If a new novel with a great initial reception isn’t enough, Rash can add another accolade to an already impressive list. His previous novel “Above the Waterfall” is the Prince of Tides Literary Prize Winner in the Southern Independent Booksellers Alliance’s 2016 Pat Conroy Southern Book Prize competition.

The awards are named for the late Pat Conroy, who lived in Beaufort, South Carolina, as a way to honor one of the region’s most enduring, iconic writers and to recognize him as a force for good in the world of Southern books and literature. The honor is especially noteworthy for Rash.

“Pat was a very good friend and a great guy, in some ways just a larger-than-life guy,” Rash said. “He was very good to me, advocating my work, very generous that way to me, and to other writers as well.”

Conroy, the author of many acclaimed novels and memoirs, including “The Great Santini,” “The Prince of Tides” and “My Losing Season,” died in March. “He was very gregarious,” Rash said. “I really enjoyed his conversations, and one thing I learned very quickly was any story I could tell – he was going to top me. I miss him.”

More than 140 books received nominations from a Southern Independent Booksellers Alliance store or customer for a Pat Conroy Southern Book Prize. All nominated books had to meet criteria of being Southern in nature or by a Southern author and published in 2015.

Rash’s award-winning “Above the Waterfall” is told through the voices of a sheriff nearing his retirement and a park ranger haunted by her past. Both are drawn to the other through a reverence for the outdoors and the natural world. Underlying themes of contemporary Appalachia are found throughout the book, built around the poisoning of a mountain stream, portrayals of contrasting poverty and scenic beauty, increasing tourism and the plague of methamphetamine.

“Above the Waterfall” now has been published in Europe, Australia and Asia, and has garnered good international reviews and sales, particularly in England, Ireland and France.

Rash has six other novels as well as collections of short stories and poetry to his credit, and movies based upon his novels.

“While my landscape and the way my people speak may be very different, ultimately what I’m writing about is what it means to be alive in this world – love and hate and fear, all those things are universal and people connect to that,” Rash said. “At the same time, they find that Appalachia is a place they are curious about. So part of my goal is to render that as true as possible and as vividly as possible, but very often subvert stereotypes of the region.

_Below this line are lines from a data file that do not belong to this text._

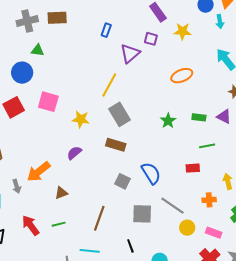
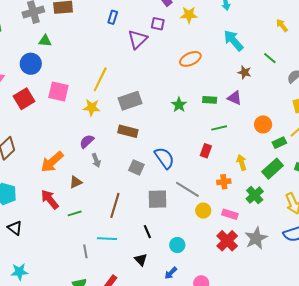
yellow line: (109, 85) -> (100, 79), moved
gray rectangle: (120, 114) -> (130, 101), turned -75
red rectangle: (193, 168) -> (206, 151), turned -64
gray arrow: (17, 186) -> (96, 160), moved
red arrow: (31, 225) -> (50, 199), moved

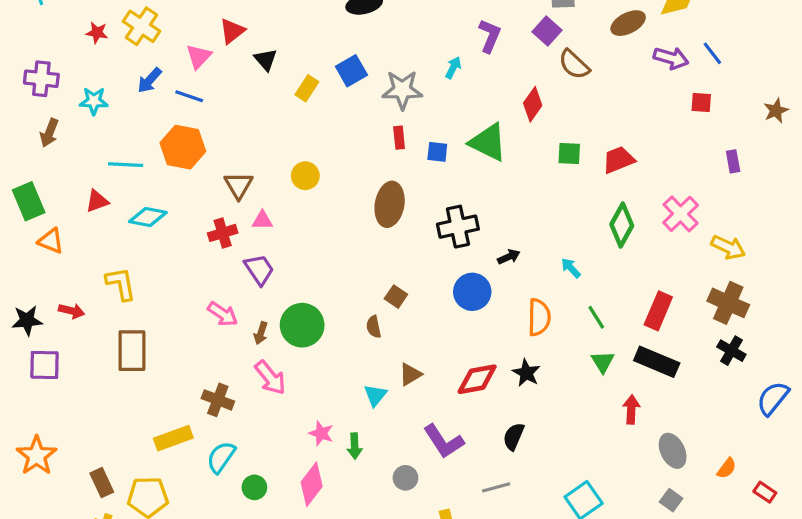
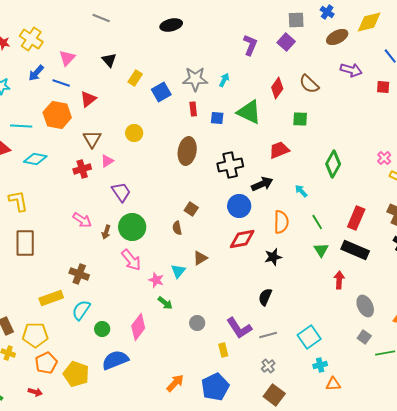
red triangle: (232, 31) -> (88, 99), moved
purple arrow: (671, 58) -> (351, 70), moved
brown semicircle: (574, 64) -> (309, 84), moved
cyan arrow: (453, 68) -> (224, 80), moved
blue square: (351, 71) -> (161, 92), moved
red trapezoid: (619, 160) -> (279, 150), moved
pink cross: (681, 214) -> (384, 158), moved, size x0.6
pink triangle: (262, 220) -> (107, 161), turned -32
black arrow: (509, 257) -> (262, 184), size x1.5
purple trapezoid: (259, 270) -> (121, 192), moved
black star: (526, 373) -> (273, 257), turned 30
pink arrow: (270, 378) -> (131, 260), moved
red diamond: (477, 379) -> (242, 239), moved
pink star: (321, 433) -> (156, 280), moved
purple L-shape: (444, 441) -> (239, 328), moved
green arrow: (355, 446) -> (165, 303), turned -49
gray line: (496, 487) -> (268, 335), moved

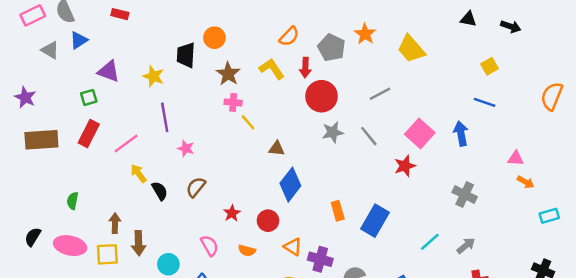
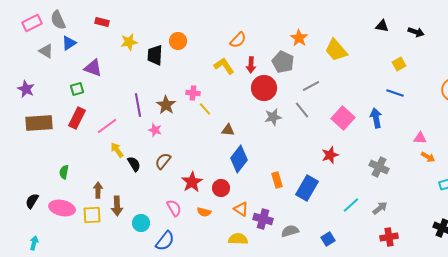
gray pentagon: (331, 48) -> (283, 62), moved
brown star: (228, 74) -> (166, 105), moved
yellow star: (153, 76) -> (129, 42), moved, turned -30
gray line: (369, 136) -> (302, 110), moved
red star: (405, 166) -> (330, 155), moved
red star: (232, 213) -> (192, 182), size x1.5

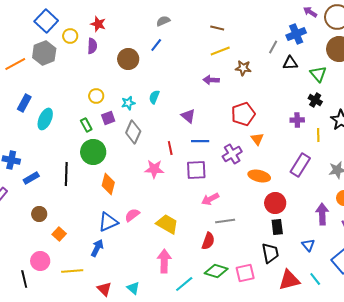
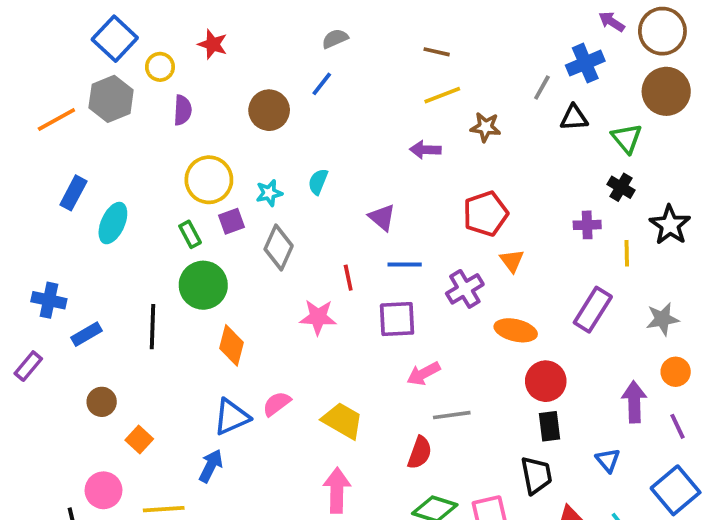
purple semicircle: (92, 46) -> (183, 110), moved
yellow circle: (96, 96) -> (209, 180), size x1.6

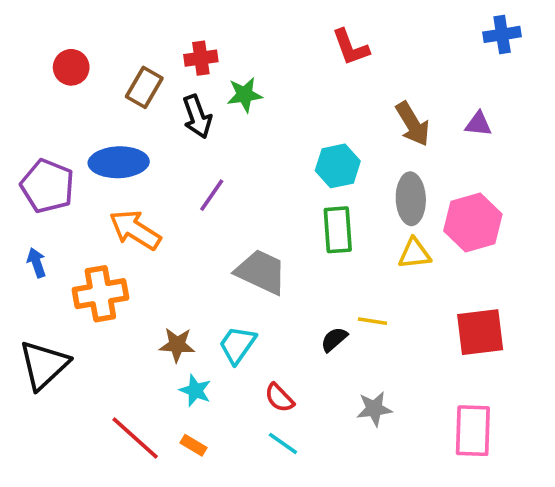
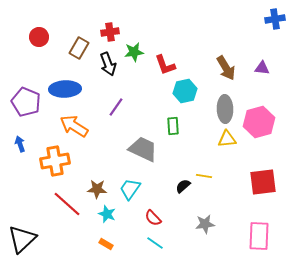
red L-shape: (351, 47) -> (165, 65), moved
green rectangle: (338, 230) -> (173, 126), moved, size x0.7
black triangle: (44, 365) -> (22, 239), moved
red line: (135, 438) -> (67, 204), moved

“Every story, novel and poem I’ve written is connected in some way to this sense of place. In no way do I see that as a limitation. This is the one place I know best.”

Rash’s poetry and fiction have appeared in more than 100 journals, magazines and anthologies. He has been awarded an NEA Poetry Fellowship, the Sherwood Anderson Prize and the Novella Festival Novel Award and is twice winner of O. Henry Awards, as well as the Frank O’Connor International Short Story Award.